How to Push Through Exercise When Recovering from Illness
Returning to exercise after being sick can be challenging. When you've been inactive for days, your body becomes stiff, muscles tighten, and energy levels drop. Yet getting back to movement is essential for recovery and maintaining your fitness journey.
As someone who recently experienced this firsthand, I discovered that even a brief illness can significantly impact physical performance. After feeling sick for several days without exercising, my body became noticeably stiffer. Stretching became painful – from the back of my legs to my toes – everything hurt due to lack of movement.
Why Movement Matters During Recovery
The consequences of inactivity became clear: headaches, body stiffness, and general discomfort. This reinforced an important fitness principle: consistency matters. Even when you're not feeling 100%, gentle movement can prevent the regression that comes with complete inactivity.
Starting Small and Building Back
The key to returning to exercise is starting small. As noted during my recovery workout: “We must not be professional. We must not lift 100 pounds. Just start by lifting 10 pounds or 5 pounds.” This incremental approach applies to cardio as well.
When returning to running or jogging after illness:
- Begin with a slower pace than normal
- Reduce your usual duration
- Pay attention to how your body responds
- Gradually increase intensity as energy returns
Mind Over Matter: The Mental Challenge
Returning to exercise isn't just physically demanding – it's mentally challenging too. It requires pushing through initial discomfort and fatigue. As I discovered during my recovery workout, it's about “not letting your body control you, but controlling your body.”

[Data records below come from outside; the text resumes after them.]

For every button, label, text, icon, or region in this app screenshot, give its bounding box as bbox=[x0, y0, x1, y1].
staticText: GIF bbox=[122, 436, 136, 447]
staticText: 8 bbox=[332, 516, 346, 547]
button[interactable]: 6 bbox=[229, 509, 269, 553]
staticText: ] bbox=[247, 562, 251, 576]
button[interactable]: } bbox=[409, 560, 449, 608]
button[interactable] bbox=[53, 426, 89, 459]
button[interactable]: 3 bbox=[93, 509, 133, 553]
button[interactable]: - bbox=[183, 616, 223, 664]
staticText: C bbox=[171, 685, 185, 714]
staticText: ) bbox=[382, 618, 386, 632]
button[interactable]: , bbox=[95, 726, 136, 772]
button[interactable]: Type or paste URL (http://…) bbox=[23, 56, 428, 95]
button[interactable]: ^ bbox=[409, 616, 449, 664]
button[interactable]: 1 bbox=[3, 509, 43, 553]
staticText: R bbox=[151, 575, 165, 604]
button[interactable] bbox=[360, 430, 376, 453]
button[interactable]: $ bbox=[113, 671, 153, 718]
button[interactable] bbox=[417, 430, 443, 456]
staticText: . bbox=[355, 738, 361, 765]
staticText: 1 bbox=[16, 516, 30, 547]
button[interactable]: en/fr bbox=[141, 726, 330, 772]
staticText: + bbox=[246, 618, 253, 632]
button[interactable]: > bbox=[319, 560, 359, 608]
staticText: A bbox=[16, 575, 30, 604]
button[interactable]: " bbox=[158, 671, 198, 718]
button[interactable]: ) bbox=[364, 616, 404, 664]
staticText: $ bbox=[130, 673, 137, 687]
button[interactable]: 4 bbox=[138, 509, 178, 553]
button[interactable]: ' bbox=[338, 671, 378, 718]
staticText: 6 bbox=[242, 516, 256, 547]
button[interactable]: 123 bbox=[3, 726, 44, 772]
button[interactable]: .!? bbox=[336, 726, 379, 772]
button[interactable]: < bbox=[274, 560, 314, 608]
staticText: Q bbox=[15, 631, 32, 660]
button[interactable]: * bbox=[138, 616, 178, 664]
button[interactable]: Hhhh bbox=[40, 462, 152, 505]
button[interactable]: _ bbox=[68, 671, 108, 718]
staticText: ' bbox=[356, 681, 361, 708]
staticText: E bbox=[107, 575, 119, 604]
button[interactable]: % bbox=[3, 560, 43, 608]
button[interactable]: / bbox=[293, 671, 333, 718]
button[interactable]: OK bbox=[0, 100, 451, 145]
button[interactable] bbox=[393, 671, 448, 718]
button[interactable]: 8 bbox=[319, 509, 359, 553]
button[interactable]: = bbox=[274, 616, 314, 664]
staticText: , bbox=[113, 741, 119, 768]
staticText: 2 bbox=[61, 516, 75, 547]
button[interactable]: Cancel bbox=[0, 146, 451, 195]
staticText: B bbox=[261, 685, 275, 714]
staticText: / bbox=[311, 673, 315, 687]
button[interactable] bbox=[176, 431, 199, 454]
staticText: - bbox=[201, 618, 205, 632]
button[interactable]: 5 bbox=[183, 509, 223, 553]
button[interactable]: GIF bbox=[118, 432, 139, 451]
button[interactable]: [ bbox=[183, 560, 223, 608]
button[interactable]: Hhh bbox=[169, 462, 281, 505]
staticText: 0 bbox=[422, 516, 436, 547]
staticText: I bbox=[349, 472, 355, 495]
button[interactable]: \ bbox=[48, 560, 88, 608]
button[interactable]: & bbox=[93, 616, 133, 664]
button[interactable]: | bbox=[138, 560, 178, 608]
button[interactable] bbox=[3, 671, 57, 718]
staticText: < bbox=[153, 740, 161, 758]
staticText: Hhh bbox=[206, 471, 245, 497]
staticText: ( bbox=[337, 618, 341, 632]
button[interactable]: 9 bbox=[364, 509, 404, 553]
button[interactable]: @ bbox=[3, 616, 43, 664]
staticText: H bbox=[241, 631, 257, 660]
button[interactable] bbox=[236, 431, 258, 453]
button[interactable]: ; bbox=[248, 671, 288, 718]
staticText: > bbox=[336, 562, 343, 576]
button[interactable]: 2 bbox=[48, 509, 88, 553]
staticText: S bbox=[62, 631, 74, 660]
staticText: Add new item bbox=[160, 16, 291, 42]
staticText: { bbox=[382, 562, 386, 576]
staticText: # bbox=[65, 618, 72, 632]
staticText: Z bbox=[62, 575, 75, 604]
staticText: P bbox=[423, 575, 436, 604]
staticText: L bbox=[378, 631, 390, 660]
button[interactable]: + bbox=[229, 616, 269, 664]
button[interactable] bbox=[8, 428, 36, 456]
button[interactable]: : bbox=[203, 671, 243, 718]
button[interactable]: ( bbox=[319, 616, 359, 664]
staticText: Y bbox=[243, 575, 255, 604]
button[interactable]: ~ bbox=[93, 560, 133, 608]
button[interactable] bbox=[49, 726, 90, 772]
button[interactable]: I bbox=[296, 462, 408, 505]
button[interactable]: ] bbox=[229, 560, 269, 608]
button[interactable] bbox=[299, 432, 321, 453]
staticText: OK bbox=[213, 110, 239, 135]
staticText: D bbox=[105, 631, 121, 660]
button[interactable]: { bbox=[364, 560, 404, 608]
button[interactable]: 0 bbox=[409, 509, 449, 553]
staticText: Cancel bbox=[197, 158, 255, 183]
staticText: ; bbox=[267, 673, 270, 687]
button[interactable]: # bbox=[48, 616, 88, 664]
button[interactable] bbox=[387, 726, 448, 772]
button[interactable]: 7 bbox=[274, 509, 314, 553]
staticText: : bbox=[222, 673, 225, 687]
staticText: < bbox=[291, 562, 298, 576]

This mental fortitude extends beyond exercise to nutrition: “Control your mouth. Control your belly. Control your cravings.” When recovery feels difficult, remember that discipline in both movement and nutrition accelerates the return to wellness.
Adjusting Intensity Appropriately
Using equipment with adjustable settings makes recovery workouts more manageable. Whether it's a treadmill with speed controls or adjustable weights, modifying intensity helps balance the need for movement with your current capacity.

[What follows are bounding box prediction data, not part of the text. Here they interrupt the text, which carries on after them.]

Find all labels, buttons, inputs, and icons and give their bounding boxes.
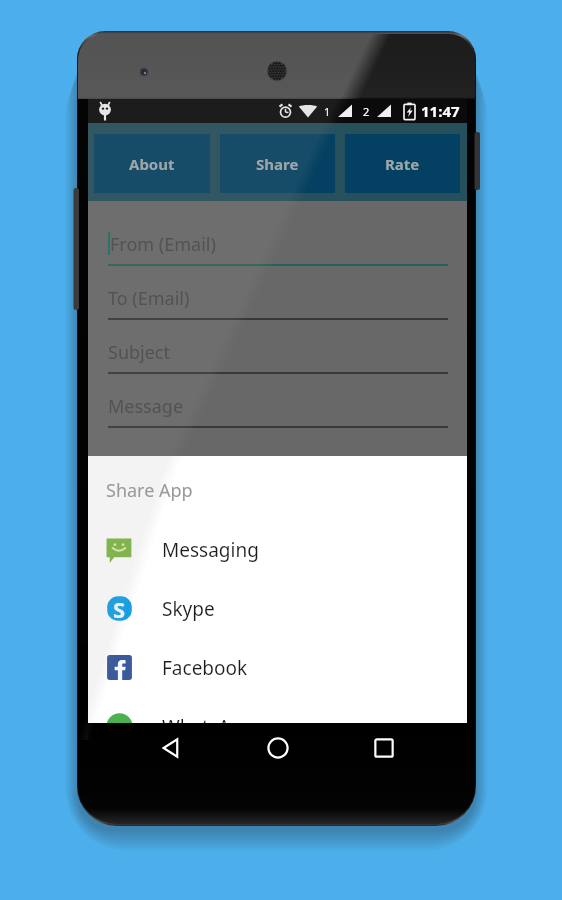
staticText: Messaging	[162, 537, 259, 563]
staticText: Message	[108, 394, 184, 419]
staticText: Share	[256, 154, 299, 174]
staticText: 1	[324, 104, 331, 119]
staticText: Subject	[108, 340, 171, 365]
button[interactable]: Rate	[345, 134, 460, 193]
staticText: S	[113, 594, 126, 621]
staticText: Skype	[162, 596, 215, 622]
staticText: 11:47	[421, 101, 460, 121]
staticText: From (Email)	[110, 232, 216, 257]
button[interactable]: Subject	[108, 320, 448, 374]
button[interactable]: Recent apps	[361, 725, 407, 771]
staticText: About	[129, 154, 175, 174]
staticText: 2	[363, 104, 370, 119]
staticText: Rate	[385, 154, 420, 174]
button[interactable]: From (Email)	[108, 201, 448, 266]
staticText: Facebook	[162, 655, 248, 681]
button[interactable]: Message	[108, 374, 448, 428]
button[interactable]: Home	[255, 725, 301, 771]
button[interactable]: Share	[220, 134, 335, 193]
staticText: WhatsApp	[162, 714, 254, 723]
button[interactable]: Facebook	[88, 638, 467, 697]
staticText: Share App	[106, 478, 193, 503]
button[interactable]: S	[88, 579, 467, 638]
button[interactable]: WhatsApp	[88, 697, 467, 723]
button[interactable]: Messaging	[88, 520, 467, 579]
button[interactable]: To (Email)	[108, 266, 448, 320]
staticText: To (Email)	[108, 286, 190, 311]
button[interactable]: Back	[148, 725, 194, 771]
button[interactable]: About	[94, 134, 210, 193]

For example, if you normally run at a treadmill speed of 7, consider dropping to 3-5 during recovery. As noted in my experience: “When I lose weight, I will start running 10… But now, I can do up to seven, but not 10, not 11, not 12.”
Celebrating Small Victories
Recovery isn't linear, and celebrating small victories helps maintain motivation. Whether it's completing a 20-minute workout, burning 200 calories, or simply breaking a sweat after days of feeling cold and lethargic, these accomplishments matter.
As I experienced during my recovery workout: “I was cold, but now I'm sweating” – this transformation represents progress, even if performance isn't yet back to pre-illness levels.
Conclusion
Getting back into exercise after illness requires patience, determination, and self-compassion. By starting small, maintaining mental discipline, adjusting intensity appropriately, and celebrating progress, you can rebuild momentum and return to your fitness routine stronger than before.
Remember that consistency, not perfection, is what builds lasting fitness. Even a short workout during recovery can help maintain your exercise habit and accelerate your return to full strength.